Records from a data collection
_ _ _

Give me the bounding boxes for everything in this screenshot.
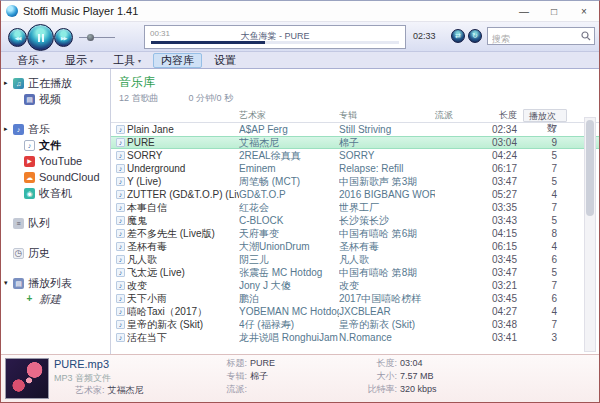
cell-artist: 张震岳 MC Hotdog xyxy=(239,266,339,280)
file-icon: ♪ xyxy=(24,140,35,151)
expand-arrow-icon[interactable]: ▸ xyxy=(4,79,13,87)
column-length[interactable]: 长度 xyxy=(465,109,523,122)
cell-artist: 鹏泊 xyxy=(239,292,339,306)
cell-artist: 天府事变 xyxy=(239,227,339,241)
volume-slider[interactable] xyxy=(79,37,115,38)
sidebar-item[interactable]: ≡ 队列 xyxy=(1,215,110,231)
column-genre[interactable]: 流派 xyxy=(435,109,465,122)
sidebar-item[interactable]: ▸ ♫ 正在播放 xyxy=(1,75,110,91)
info-field: 长度: 03:04 xyxy=(341,357,437,370)
field-label: 专辑: xyxy=(211,370,247,383)
cell-length: 03:35 xyxy=(465,202,523,213)
sidebar-item-label: 新建 xyxy=(39,292,61,307)
chevron-down-icon: ▾ xyxy=(42,57,45,64)
table-row[interactable]: ♪ PURE 艾福杰尼 棉子 03:04 9 xyxy=(111,136,599,149)
menu-item[interactable]: 内容库▾ xyxy=(153,53,202,68)
sidebar-item[interactable]: ☁ SoundCloud xyxy=(1,169,110,185)
cell-album: SORRY xyxy=(339,150,435,161)
scrollbar-thumb[interactable] xyxy=(586,120,594,216)
table-row[interactable]: ♪ ZUTTER (GD&T.O.P) (Live) GD&T.O.P 2016… xyxy=(111,188,599,201)
sidebar-item-label: 正在播放 xyxy=(28,76,72,91)
table-row[interactable]: ♪ 凡人歌 阴三儿 凡人歌 03:45 6 xyxy=(111,253,599,266)
cell-plays: 4 xyxy=(523,306,567,317)
repeat-button[interactable]: ↻ xyxy=(468,29,482,43)
sidebar-item[interactable]: ♪ 文件 xyxy=(1,137,110,153)
expand-arrow-icon[interactable]: ▸ xyxy=(4,125,13,133)
cell-title: SORRY xyxy=(127,150,239,161)
window-title: Stoffi Music Player 1.41 xyxy=(23,5,509,17)
cell-plays: 9 xyxy=(523,137,567,148)
track-icon: ♪ xyxy=(116,216,125,225)
album-art xyxy=(5,358,49,399)
cell-album: 圣杯有毒 xyxy=(339,240,435,254)
app-icon xyxy=(6,5,18,17)
search-input[interactable] xyxy=(488,31,594,47)
table-row[interactable]: ♪ 魔鬼 C-BLOCK 长沙策长沙 03:43 5 xyxy=(111,214,599,227)
menu-item[interactable]: 音乐▾ xyxy=(9,53,53,68)
playback-toolbar: ◀◀ ▶▶ 00:31 大鱼海棠 - PURE 02:33 ⇄ ↻ xyxy=(1,22,599,52)
cell-artist: 艾福杰尼 xyxy=(239,136,339,150)
cell-artist: 大潮UnionDrum xyxy=(239,240,339,254)
menu-item[interactable]: 显示▾ xyxy=(57,53,101,68)
table-row[interactable]: ♪ 飞太远 (Live) 张震岳 MC Hotdog 中国有嘻哈 第8期 03:… xyxy=(111,266,599,279)
cell-album: 2016 BIGBANG WORLD… xyxy=(339,189,435,200)
column-album[interactable]: 专辑 xyxy=(339,109,435,122)
table-header: 艺术家 专辑 流派 长度 播放次数 xyxy=(111,108,599,123)
play-pause-button[interactable] xyxy=(27,24,54,51)
cell-length: 03:21 xyxy=(465,280,523,291)
table-row[interactable]: ♪ 圣杯有毒 大潮UnionDrum 圣杯有毒 06:15 4 xyxy=(111,240,599,253)
previous-button[interactable]: ◀◀ xyxy=(8,28,27,47)
table-row[interactable]: ♪ 本事自信 红花会 世界工厂 03:35 7 xyxy=(111,201,599,214)
menu-item-label: 显示 xyxy=(65,53,87,68)
next-button[interactable]: ▶▶ xyxy=(54,28,73,47)
table-row[interactable]: ♪ 差不多先生 (Live版) 天府事变 中国有嘻哈 第6期 04:15 8 xyxy=(111,227,599,240)
volume-knob[interactable] xyxy=(87,34,94,41)
film-icon: ▤ xyxy=(24,94,35,105)
track-icon: ♪ xyxy=(116,177,125,186)
sidebar-item[interactable]: ▤ 视频 xyxy=(1,91,110,107)
shuffle-button[interactable]: ⇄ xyxy=(451,29,465,43)
table-row[interactable]: ♪ SORRY 2REAL徐真真 SORRY 04:24 5 xyxy=(111,149,599,162)
table-row[interactable]: ♪ 活在当下 龙井说唱 RonghuiJam N.Romance 03:41 3 xyxy=(111,331,599,344)
vertical-scrollbar[interactable] xyxy=(584,117,596,352)
table-row[interactable]: ♪ 改变 Jony J 大傻 改变 03:21 7 xyxy=(111,279,599,292)
sidebar-item-label: 收音机 xyxy=(39,186,72,201)
sidebar-item[interactable]: ▸ ♪ 音乐 xyxy=(1,121,110,137)
cell-album: 棉子 xyxy=(339,136,435,150)
info-fields-left: 艺术家: 艾福杰尼 xyxy=(75,384,144,397)
minimize-button[interactable]: — xyxy=(509,1,539,21)
expand-arrow-icon[interactable]: ▾ xyxy=(4,279,13,287)
cell-length: 04:15 xyxy=(465,228,523,239)
table-row[interactable]: ♪ 皇帝的新衣 (Skit) 4仔 (福禄寿) 皇帝的新衣 (Skit) 03:… xyxy=(111,318,599,331)
sidebar-item[interactable]: ◉ 收音机 xyxy=(1,185,110,201)
column-artist[interactable]: 艺术家 xyxy=(239,109,339,122)
cell-title: 嘻哈Taxi（2017） xyxy=(127,305,239,319)
track-info-bar: PURE.mp3 MP3 音频文件 艺术家: 艾福杰尼 标题: PURE 专辑:… xyxy=(1,354,599,402)
table-row[interactable]: ♪ 天下小雨 鹏泊 2017中国嘻哈榜样 03:45 6 xyxy=(111,292,599,305)
cell-length: 03:48 xyxy=(465,319,523,330)
track-icon: ♪ xyxy=(116,203,125,212)
field-value: PURE xyxy=(250,357,275,370)
seek-area[interactable]: 00:31 大鱼海棠 - PURE xyxy=(144,25,406,49)
menu-item[interactable]: 工具▾ xyxy=(105,53,149,68)
sidebar-item[interactable]: ▶ YouTube xyxy=(1,153,110,169)
cell-title: 活在当下 xyxy=(127,331,239,345)
track-icon: ♪ xyxy=(116,125,125,134)
cell-album: 中国有嘻哈 第6期 xyxy=(339,227,435,241)
sidebar-item[interactable]: ◷ 历史 xyxy=(1,245,110,261)
library-panel: 音乐库 12 首歌曲0 分钟/0 秒 艺术家 专辑 流派 长度 播放次数 ♪ P… xyxy=(111,69,599,354)
table-row[interactable]: ♪ 嘻哈Taxi（2017） YOBEMAN MC Hotdog JXCBLEA… xyxy=(111,305,599,318)
close-button[interactable]: × xyxy=(569,1,599,21)
seek-bar[interactable] xyxy=(151,41,399,44)
column-plays[interactable]: 播放次数 xyxy=(523,109,567,122)
cell-album: 世界工厂 xyxy=(339,201,435,215)
table-row[interactable]: ♪ Underground Eminem Relapse: Refill 06:… xyxy=(111,162,599,175)
menu-item[interactable]: 设置▾ xyxy=(206,53,244,68)
menu-item-label: 内容库 xyxy=(161,53,194,68)
sidebar-item[interactable]: ▾ ▤ 播放列表 xyxy=(1,275,110,291)
app-window: Stoffi Music Player 1.41 — □ × ◀◀ ▶▶ 00:… xyxy=(0,0,600,403)
maximize-button[interactable]: □ xyxy=(539,1,569,21)
sidebar-item[interactable]: + 新建 xyxy=(1,291,110,307)
table-row[interactable]: ♪ Plain Jane A$AP Ferg Still Striving 02… xyxy=(111,123,599,136)
table-row[interactable]: ♪ Y (Live) 周笔畅 (MCT) 中国新歌声 第3期 03:47 5 xyxy=(111,175,599,188)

_ _ _

→ **Exercise prompt**
In the records above, locate each line with the word "正在播放". Copy all such lines.

→ **Response below**
sidebar-item[interactable]: ▸ ♫ 正在播放 xyxy=(1,75,110,91)
sidebar-item-label: 正在播放 xyxy=(28,76,72,91)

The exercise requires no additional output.